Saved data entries
——————————

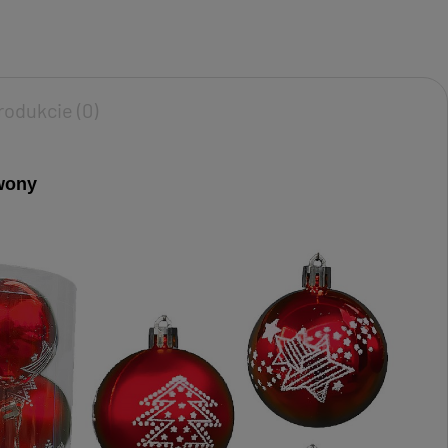
rodukcie (0)
wony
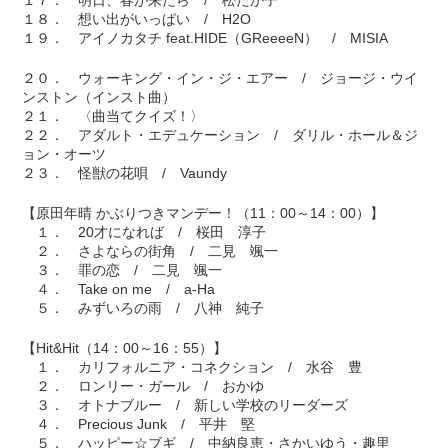
１７． 明日、春が来たら / 松たか子
１８． 想い出がいっぱい / H2O
１９． アイノカタチ feat.HIDE（GReeeeN） / MISIA
２０． ウォーキング・イン・ジ・エアー / ジョージ・ウイ
ンストン（インスト曲）
２１． 〈曲当てクイズ！〉
２２． アダルト・エデュケーション / ダリル・ホール＆ジ
ョン・オーツ
２３． 怪獣の花唄 / Vaundy
【原田年晴 かぶりつきマンデー！（11：00～14：00）】
１． 20才になれば / 桜田 淳子
２． さよならの街角 / 二見 颯一
３． 罪の恋 / 二見 颯一
４． Take on me / a-Ha
５． みずいろの雨 / 八神 純子
【Hit&Hit（14：00～16：55）】
１． カリフォルニア・コネクション / 水谷 豊
２． ロンリー・ガール / おかゆ
３． オトナブルー / 新しい学校のリーダーズ
４． Precious Junk / 平井 堅
５． ハッピー☆ブギ / 中納良恵・さかいゆう・趣里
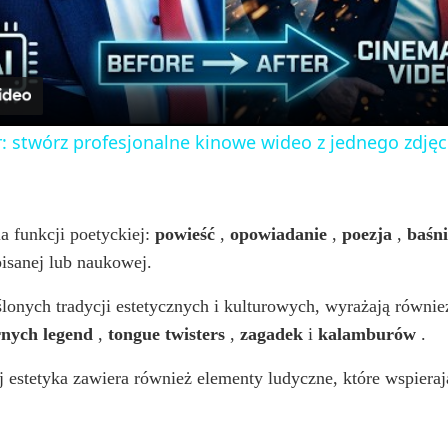
a
y
: stwórz profesjonalne kinowe wideo z jednego zdjęc
V
i
la funkcji poetyckiej:
powieść
,
opowiadanie
,
poezja
,
baśni
pisanej lub naukowej.
d
ślonych tradycji estetycznych i kulturowych, wyrażają równi
nych legend
,
tongue twisters
,
zagadek
i
kalamburów
.
e
 estetyka zawiera również elementy ludyczne, które wspieraj
o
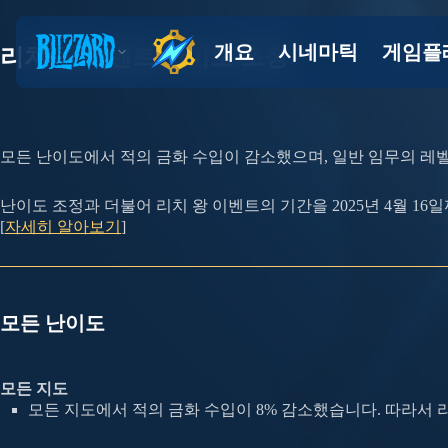
리치 왕 이벤트 난이도 조정
모든 난이도에서 적의 금화 수입이 감소했으며, 일반 임무의 레
난이도 조정과 더불어 리치 왕 이벤트의 기간을 2025년 4월 1
[
자세히 알아보기
]
모든 난이도
모든 지도
모든 지도에서 적의 금화 수입이 8% 감소했습니다. 따라서 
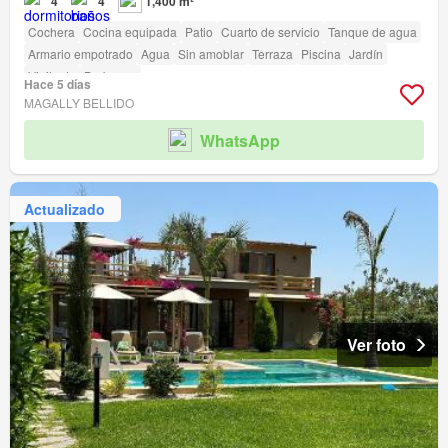
4
4
1,400 m²
Cochera
Cocina equipada
Patio
Cuarto de servicio
Tanque de agua
Armario empotrado
Agua
Sin amoblar
Terraza
Piscina
Jardín
Vigilante
Barbacoa
Hace 5 días
MAGALLY BELLIDO
WhatsApp
Actualizado
Ver foto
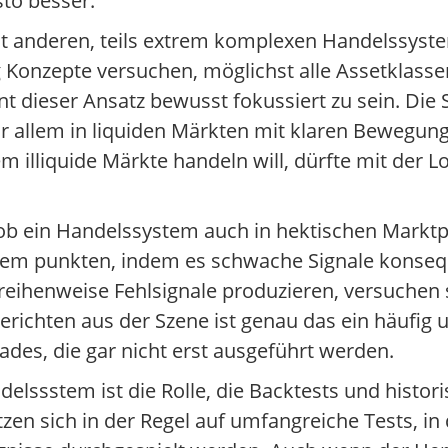
sto besser.
anderen, teils extrem komplexen Handelssysteme
 Konzepte versuchen, möglichst alle Assetklasse
nt dieser Ansatz bewusst fokussiert zu sein. Die S
or allem in liquiden Märkten mit klaren Bewegu
illiquide Märkte handeln will, dürfte mit der Lo
d, ob ein Handelssystem auch in hektischen Markt
ssstem punkten, indem es schwache Signale konse
n reihenweise Fehlsignale produzieren, versuche
erichten aus der Szene ist genau das ein häufig 
des, die gar nicht erst ausgeführt werden.
delssstem ist die Rolle, die Backtests und hist
zen sich in der Regel auf umfangreiche Tests, in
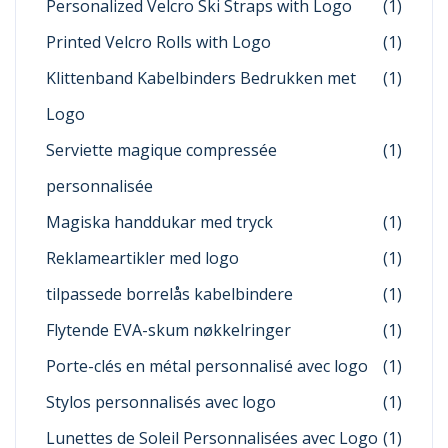
Personalized Velcro Ski Straps with Logo
(1)
Printed Velcro Rolls with Logo
(1)
Klittenband Kabelbinders Bedrukken met
(1)
Logo
Serviette magique compressée
(1)
personnalisée
Magiska handdukar med tryck
(1)
Reklameartikler med logo
(1)
tilpassede borrelås kabelbindere
(1)
Flytende EVA-skum nøkkelringer
(1)
Porte-clés en métal personnalisé avec logo
(1)
Stylos personnalisés avec logo
(1)
Lunettes de Soleil Personnalisées avec Logo
(1)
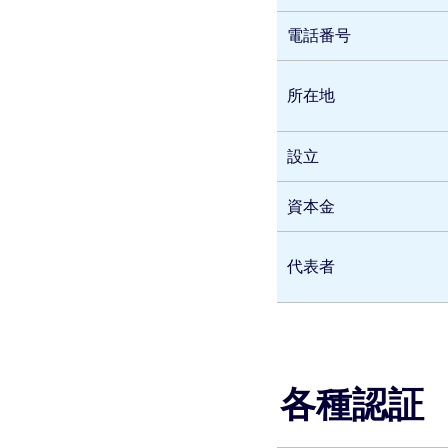
電話番号
所在地
設立
資本金
代表者
各種認証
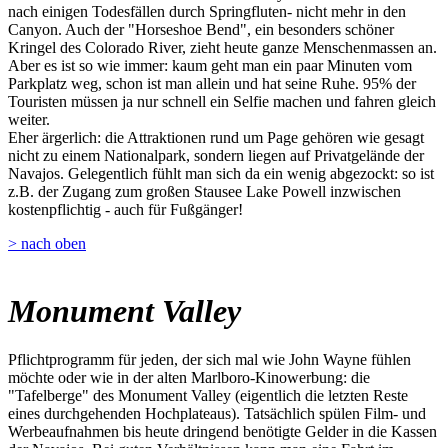
nach einigen Todesfällen durch Springfluten- nicht mehr in den
Canyon. Auch der "Horseshoe Bend", ein besonders schöner
Kringel des Colorado River, zieht heute ganze Menschenmassen an.
Aber es ist so wie immer: kaum geht man ein paar Minuten vom
Parkplatz weg, schon ist man allein und hat seine Ruhe. 95% der
Touristen müssen ja nur schnell ein Selfie machen und fahren gleich
weiter.
Eher ärgerlich: die Attraktionen rund um Page gehören wie gesagt
nicht zu einem Nationalpark, sondern liegen auf Privatgelände der
Navajos. Gelegentlich fühlt man sich da ein wenig abgezockt: so ist
z.B. der Zugang zum großen Stausee Lake Powell inzwischen
kostenpflichtig - auch für Fußgänger!
> nach oben
Monument Valley
Pflichtprogramm für jeden, der sich mal wie John Wayne fühlen
möchte oder wie in der alten Marlboro-Kinowerbung: die
"Tafelberge" des Monument Valley (eigentlich die letzten Reste
eines durchgehenden Hochplateaus). Tatsächlich spülen Film- und
Werbeaufnahmen bis heute dringend benötigte Gelder in die Kassen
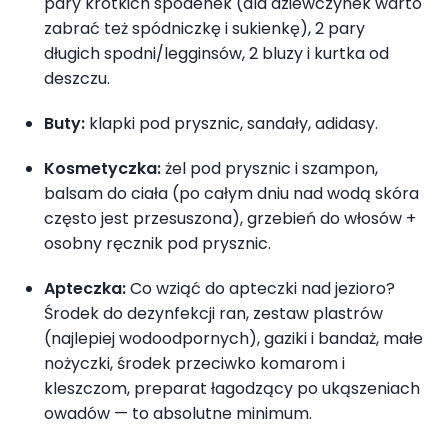
pary krótkich spodenek (dla dziewczynek warto
zabrać też spódniczkę i sukienkę), 2 pary
długich spodni/legginsów, 2 bluzy i kurtka od
deszczu.
Buty:
klapki pod prysznic, sandały, adidasy.
Kosmetyczka:
żel pod prysznic i szampon,
balsam do ciała (po całym dniu nad wodą skóra
często jest przesuszona), grzebień do włosów +
osobny ręcznik pod prysznic.
Apteczka:
Co wziąć do apteczki nad jezioro?
Środek do dezynfekcji ran, zestaw plastrów
(najlepiej wodoodpornych), gaziki i bandaż, małe
nożyczki, środek przeciwko komarom i
kleszczom, preparat łagodzący po ukąszeniach
owadów — to absolutne minimum.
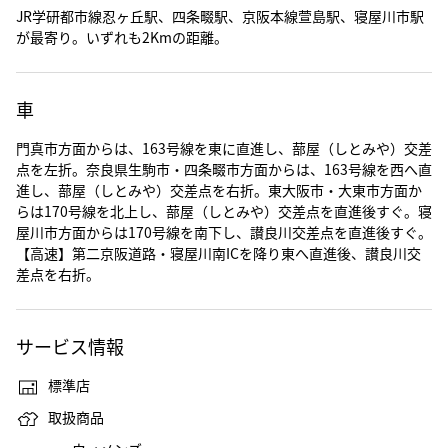
JR学研都市線忍ヶ丘駅、四条畷駅、京阪本線萱島駅、寝屋川市駅
が最寄り。いずれも2Kmの距離。
車
門真市方面からは、163号線を東に直進し、蔀屋（しとみや）交差
点を左折。奈良県生駒市・四条畷市方面からは、163号線を西へ直
進し、蔀屋（しとみや）交差点を右折。東大阪市・大東市方面か
らは170号線を北上し、蔀屋（しとみや）交差点を直進後すぐ。寝
屋川市方面からは170号線を南下し、讃良川交差点を直進後すぐ。
【高速】第二京阪道路・寝屋川南ICを降り東へ直進後、讃良川交
差点を右折。
サービス情報
標準店
取扱商品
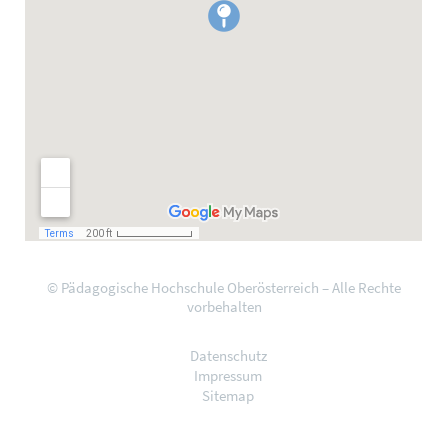
© Pädagogische Hochschule Oberösterreich – Alle Rechte
vorbehalten
Datenschutz
Impressum
Sitemap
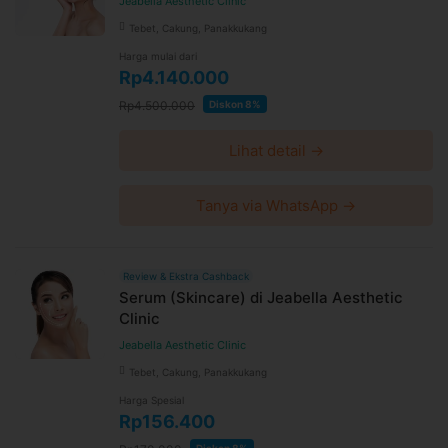
Jeabella Aesthetic Clinic
Tebet, Cakung, Panakkukang
Harga mulai dari
Rp4.140.000
Rp4.500.000
Diskon 8%
Lihat detail →
Tanya via WhatsApp →
Review & Ekstra Cashback
Serum (Skincare) di Jeabella Aesthetic
Clinic
Jeabella Aesthetic Clinic
Tebet, Cakung, Panakkukang
Harga Spesial
Rp156.400
Diskon 8%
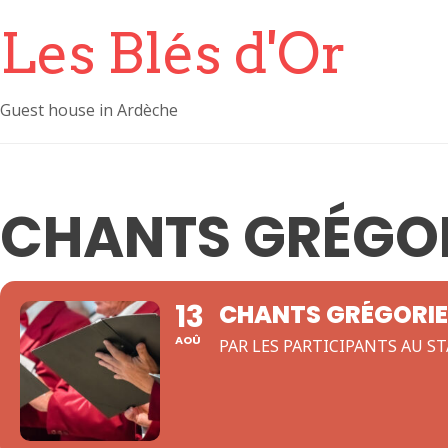
Les Blés d'Or
Guest house in Ardèche
CHANTS GRÉGO
13
CHANTS GRÉGORI
AOÛ
PAR LES PARTICIPANTS AU S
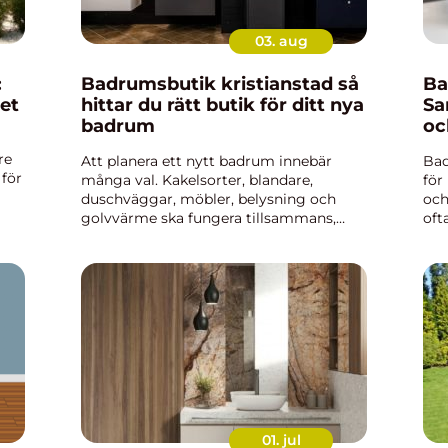
03. aug
:
Badrumsbutik kristianstad så
Ba
et
hittar du rätt butik för ditt nya
Sa
badrum
oc
re
Att planera ett nytt badrum innebär
Bad
 för
många val. Kakelsorter, blandare,
för
duschväggar, möbler, belysning och
och
golvvärme ska fungera tillsammans,
oft
både praktiskt och estetiskt. Många
var
märker snabbt att en bra badrumsbutik
bos
Kristianstad kan göra hela skillnade...
01. jul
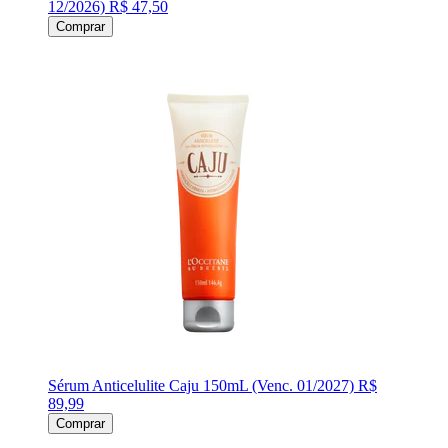
12/2026)
R$ 47,50
Comprar
Sérum Anticelulite Caju 150mL (Venc. 01/2027)
R$
89,99
Comprar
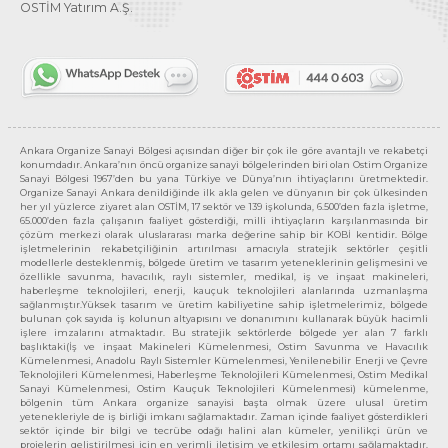
OSTİM Yatırım A.Ş.
Ankara Organize Sanayi Bölgesi açısından diğer bir çok ile göre avantajlı ve rekabetçi
konumdadır. Ankara’nın öncü organize sanayi bölgelerinden biri olan Ostim Organize
Sanayi Bölgesi 1967’den bu yana Türkiye ve Dünya’nın ihtiyaçlarını üretmektedir.
Organize Sanayi Ankara denildiğinde ilk akla gelen ve dünyanın bir çok ülkesinden
her yıl yüzlerce ziyaret alan OSTİM, 17 sektör ve 139 işkolunda, 6.500’den fazla işletme,
65.000’den fazla çalışanın faaliyet gösterdiği, milli ihtiyaçların karşılanmasında bir
çözüm merkezi olarak uluslararası marka değerine sahip bir KOBİ kentidir. Bölge
işletmelerinin rekabetçiliğinin artırılması amacıyla stratejik sektörler çeşitli
modellerle desteklenmiş, bölgede üretim ve tasarım yeteneklerinin gelişmesini ve
özellikle savunma, havacılık, raylı sistemler, medikal, iş ve inşaat makineleri,
haberleşme teknolojileri, enerji, kauçuk teknolojileri alanlarında uzmanlaşma
sağlanmıştır.Yüksek tasarım ve üretim kabiliyetine sahip işletmelerimiz, bölgede
bulunan çok sayıda iş kolunun altyapısını ve donanımını kullanarak büyük hacimli
işlere imzalarını atmaktadır. Bu stratejik sektörlerde bölgede yer alan 7 farklı
başlıktaki(İş ve inşaat Makineleri Kümelenmesi, Ostim Savunma ve Havacılık
Kümelenmesi, Anadolu Raylı Sistemler Kümelenmesi, Yenilenebilir Enerji ve Çevre
Teknolojileri Kümelenmesi, Haberleşme Teknolojileri Kümelenmesi, Ostim Medikal
Sanayi Kümelenmesi, Ostim Kauçuk Teknolojileri Kümelenmesi) kümelenme,
bölgenin tüm Ankara organize sanayisi başta olmak üzere ulusal üretim
yetenekleriyle de iş birliği imkanı sağlamaktadır. Zaman içinde faaliyet gösterdikleri
sektör içinde bir bilgi ve tecrübe odağı halini alan kümeler, yenilikçi ürün ve
projelerin geliştirilmesi için en verimli iletişim ve etkileşim ortamı sağlamaktadır.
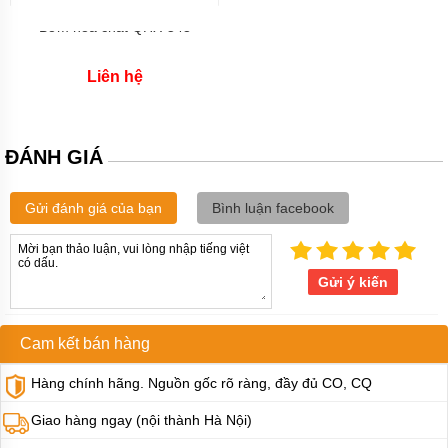
chân
không
Bơm hóa chất QHX-543
2bv
vòng
nước
Liên hệ
1
cấp
Bơm
ĐÁNH GIÁ
hút
thùng
phi
Gửi đánh giá của bạn
Bình luận facebook
Bơm
hút
thùng
Gửi ý kiến
phi
điều
chỉnh
được
Cam kết bán hàng
lưu
lượng
Hàng chính hãng. Nguồn gốc rõ ràng, đầy đủ CO, CQ
Bơm
cây,
Giao hàng ngay (nội thành Hà Nội)
bơm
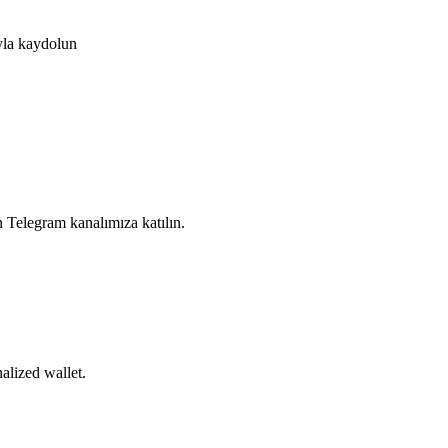
ıyla kaydolun
n Telegram kanalımıza katılın.
alized wallet.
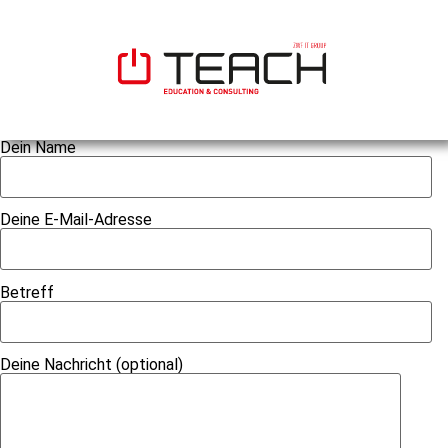
Dein Name
Deine E-Mail-Adresse
Betreff
Deine Nachricht (optional)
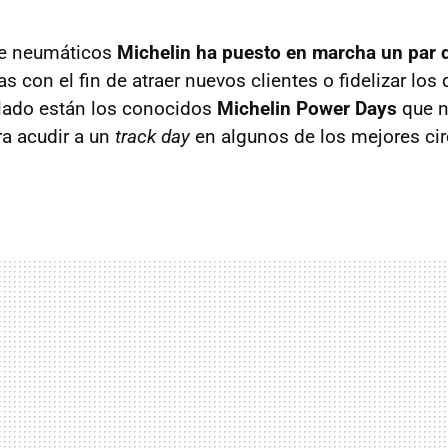
de neumáticos
Michelin ha puesto en marcha un par
as con el fin de atraer nuevos clientes o fidelizar los
n lado están los conocidos
Michelin Power Days
que n
ra acudir a un
track day
en algunos de los mejores cir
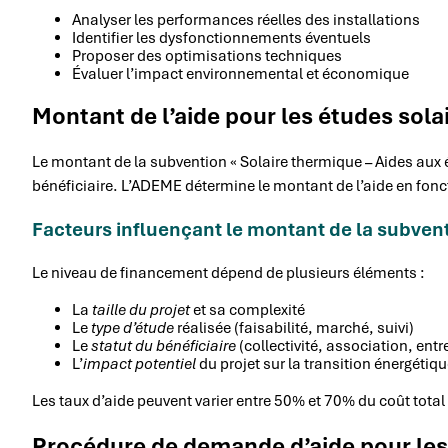
Analyser les performances réelles des installations
Identifier les dysfonctionnements éventuels
Proposer des optimisations techniques
Évaluer l’impact environnemental et économique
Montant de l’aide pour les études sol
Le montant de la subvention « Solaire thermique – Aides aux ét
bénéficiaire. L’ADEME détermine le montant de l’aide en fonct
Facteurs influençant le montant de la subven
Le niveau de financement dépend de plusieurs éléments :
La
taille du projet
et sa complexité
Le
type d’étude
réalisée (faisabilité, marché, suivi)
Le
statut du bénéficiaire
(collectivité, association, entr
L’
impact potentiel
du projet sur la transition énergétiq
Les taux d’aide peuvent varier entre 50% et 70% du coût total 
Procédure de demande d’aide pour les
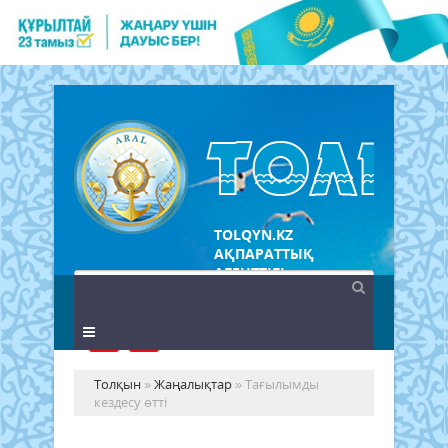
TOLQYN.KZ
АҚПАРАТТЫҚ
АГЕНТТІГІ
Толқын
»
Жаңалықтар
» Тағылымды
кездесу өтті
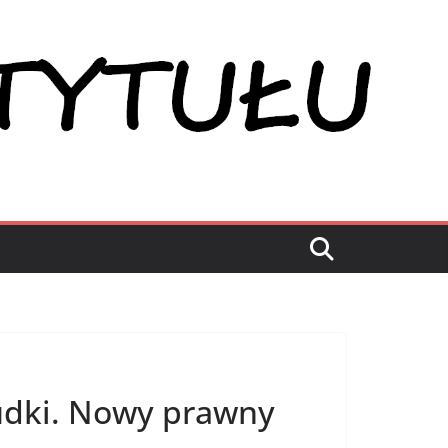
budki. Nowy prawny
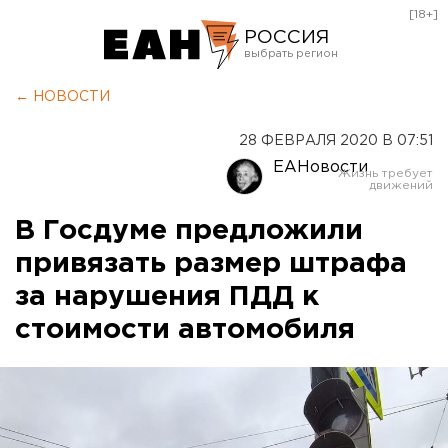
[18+]
РОССИЯ
Екатеринбург
← НОВОСТИ
Челябинск
28 ФЕВРАЛЯ 2020 В 07:51
Курган
ЕАНовости
Оренбург
В Госдуме предложили
привязать размер штрафа
за нарушения ПДД к
стоимости автомобиля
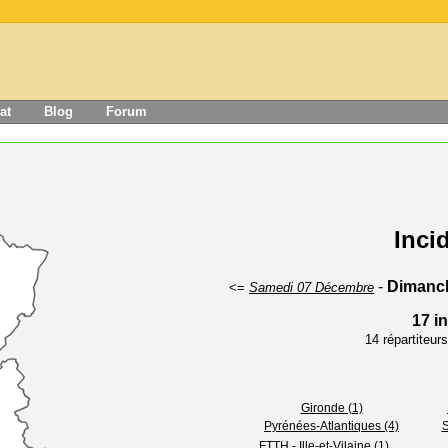
at
Blog
Forum
Inci
-
Dimanc
<=
Samedi 07 Décembre
17 i
14 répartiteu
Gironde (1)
Pyrénées-Atlantiques (4)
S
FTTH - Ille-et-Vilaine (1)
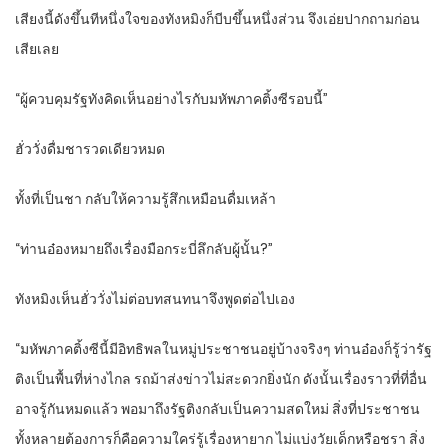
เสียงนี้ดังขึ้นทีหนึ่งใจของทังหมิงก็บีบขึ้นหนึ่งส่วน จึงเอ่ยปากถามก่อน
เสียเลย
“ผู้ควบคุมรัฐทังคิดเห็นอย่างไรกับมหัพภาคติ้งซีรอบนี้”
ฮั่ววั่งดื่มชารวดเดียวหมด
ทั้งที่เป็นชา กลับให้ความรู้สึกเหมือนดื่มเหล้า
“ท่านอ๋องหมายถึงเรื่องมือกระบี่ลึกลับผู้นั้น?”
ทังหมิงเห็นฮั่ววั่งไม่ต่อบทสนทนาจึงพูดต่อไปเอง
“มหัพภาคติ้งซีนี้มีอิทธิพลในหมู่ประชาชนอยู่บ้างจริงๆ ท่านอ๋องก็รู้ว่ารัฐ
ติงเป็นพื้นที่ห่างไกล รถม้าส่งข่าวไม่สะดวกยิ่งนัก ดังนั้นเรื่องราวที่ที่อื่น
อาจรู้กันหมดแล้ว พอมาถึงรัฐติงกลับเป็นความสดใหม่ สิ่งที่ประชาชน
ทั้งหลายต้องการก็คือความใคร่รู้เรื่องหายาก ไม่แบ่งวัยเด็กหรือชรา สิ่ง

——————————

TASK BRIEF –
Exactly as written, repeat the lines from the beginning of the entries up to and including the line with "４． Take on me / a-Ha", but not the pictures.

SOLUTION FOR THIS PROBLEM –
rodukcie (0)
wony
１７． 明日、春が来たら / 松たか子
１８． 想い出がいっぱい / H2O
１９． アイノカタチ feat.HIDE（GReeeeN） / MISIA
２０． ウォーキング・イン・ジ・エアー / ジョージ・ウイ
ンストン（インスト曲）
２１． 〈曲当てクイズ！〉
２２． アダルト・エデュケーション / ダリル・ホール＆ジ
ョン・オーツ
２３． 怪獣の花唄 / Vaundy
【原田年晴 かぶりつきマンデー！（11：00～14：00）】
１． 20才になれば / 桜田 淳子
２． さよならの街角 / 二見 颯一
３． 罪の恋 / 二見 颯一
４． Take on me / a-Ha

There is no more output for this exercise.